Role Group Overrides
Organizations don’t always have authoritative HR data that accurately reflects the role a person is performing day‑to‑day. The Role Group Overrides app addresses that gap by allowing IT administrators to assign ad‑hoc roles—implemented as group memberships—directly to a user. These assignments can be tracked, monitored, and automatically expired, ensuring temporary or supplemental access stays controlled and auditable.
Intended Audience: IT
Target Scope: Managed Users
Required Systems: internal, any target system
Use Case Example
A department launches a cross‑functional project and needs several employees to take on temporary responsibilities outside their official HR‑defined roles.
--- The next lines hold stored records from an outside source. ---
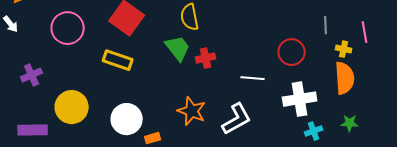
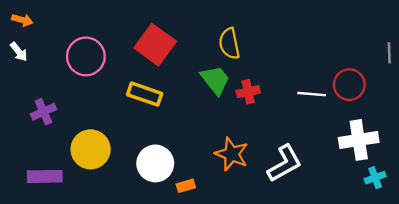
white line: (253, 78) -> (312, 94), moved

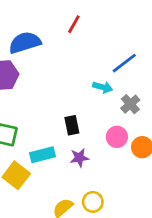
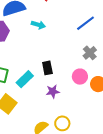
cyan arrow: (103, 87) -> (38, 25), moved
cyan rectangle: (43, 155) -> (25, 79), moved, turned -30

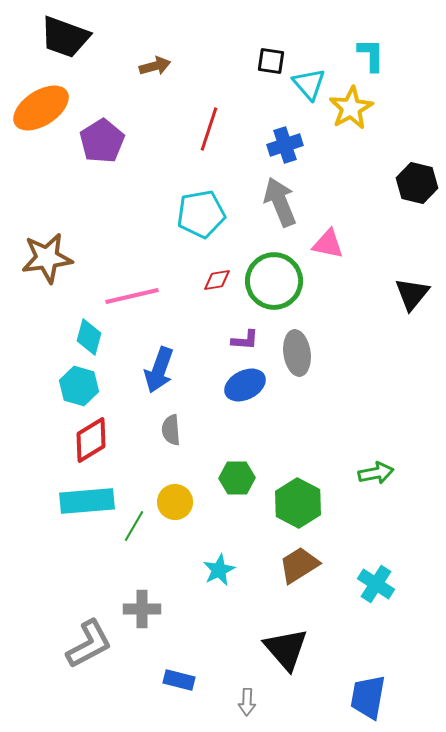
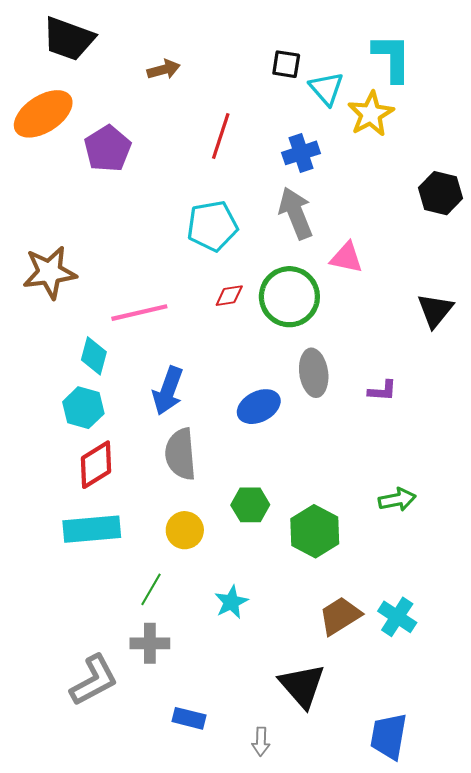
cyan L-shape: (371, 55) -> (392, 58), size x1.4
purple L-shape: (245, 340) -> (382, 391), moved
gray semicircle: (171, 430) -> (181, 454), size x1.6
green line: (134, 526) -> (151, 589), moved
brown trapezoid: (299, 565) -> (340, 616), moved

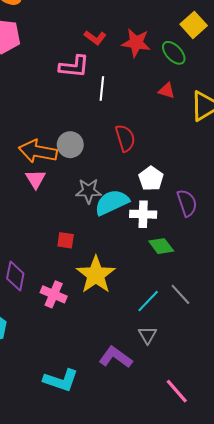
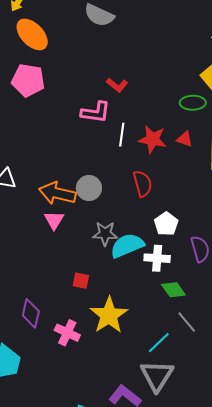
red star: (136, 43) -> (152, 139), moved
green ellipse: (174, 53) -> (193, 103), turned -50
gray line: (180, 294) -> (187, 322), moved
gray triangle: (148, 335) -> (157, 376), size x1.8

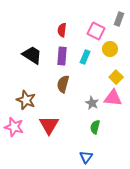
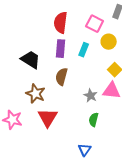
red semicircle: (62, 30) -> (61, 23), size x1.5
black trapezoid: (32, 55) -> (31, 60), moved
brown star: (26, 100) -> (36, 94), moved

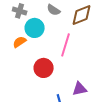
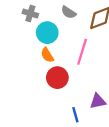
orange semicircle: (20, 42) -> (47, 55), moved, turned -88

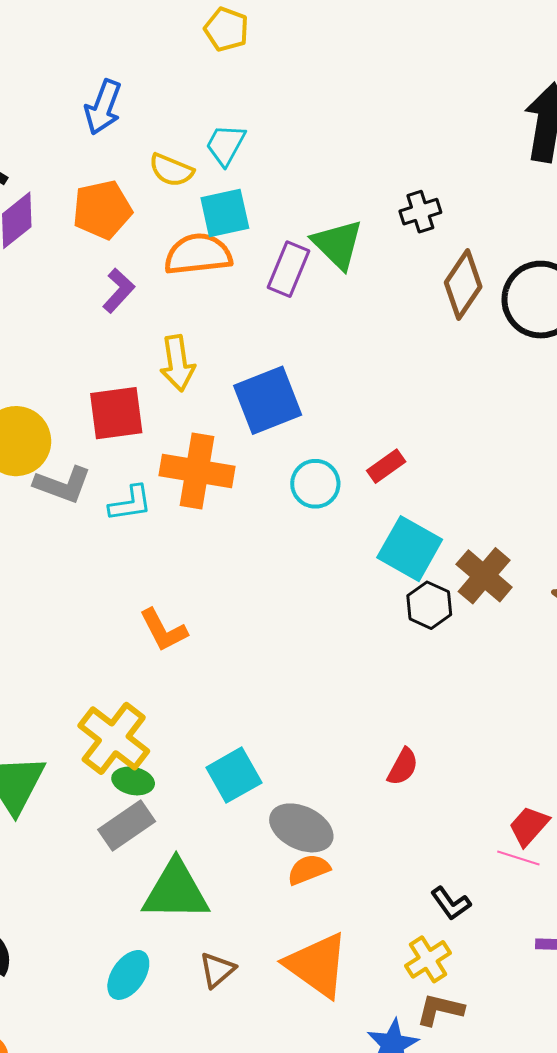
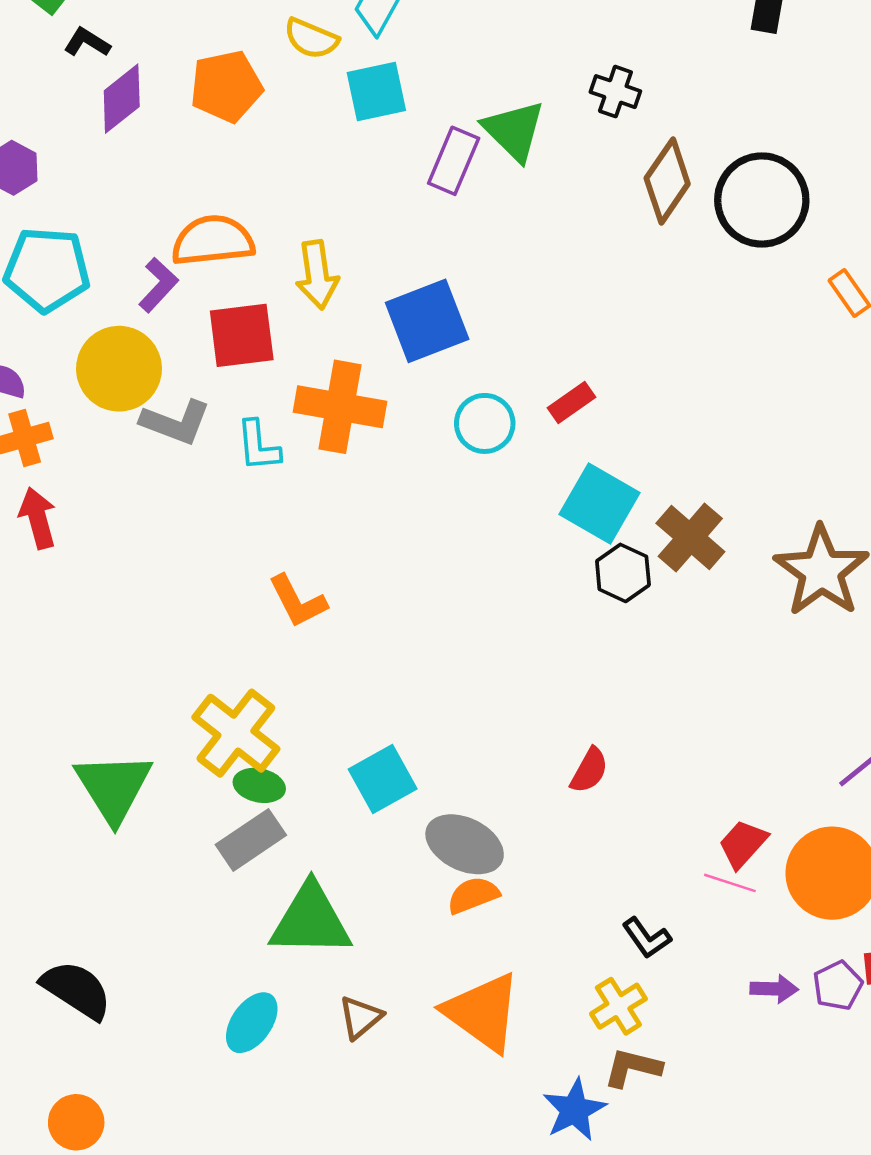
black cross: (420, 212) -> (615, 92), turned 36
orange semicircle: (198, 254) -> (213, 241), moved
purple L-shape: (119, 291) -> (158, 285), moved
cyan L-shape: (130, 503) -> (258, 446), turned 93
HR systems don’t reflect these project‑based duties, but the team requires access to specific applications and resources to perform the work.
Problem
Because the HR system doesn’t contain the project role information:
Automated provisioning cannot assign the correct access
IT must manually add users to groups
There is no built‑in mechanism to track who received temporary access
Access often remains long after the project ends, creating security and compliance risks
How the app solves it
The app allows IT to assign ad‑hoc roles (implemented as group memberships) directly to users, independent of HR data.
With this capability:
IT can add the project role immediately
Each assignment is tracked with metadata such as requester, purpose, and expiration date
The app automatically removes the role when it expires
Administrators can monitor all active ad‑hoc roles in one place
Outcome
Users receive the access they need without waiting for HR system updates
IT maintains full visibility and control over temporary roles
Access automatically expires, reducing risk and cleanup work
The organization gains a consistent, auditable process for non‑authoritative role assignments
Screenshots
Main screen of the app. From here, you can view, add, and update role group overrides.
Members List screen. From here, you can view, add, and remove members of the override.
Member Selection screen. From here, you can select a user to be a part of the override. You can also provide a note and an expiration date, after which the overridden permission will be removed.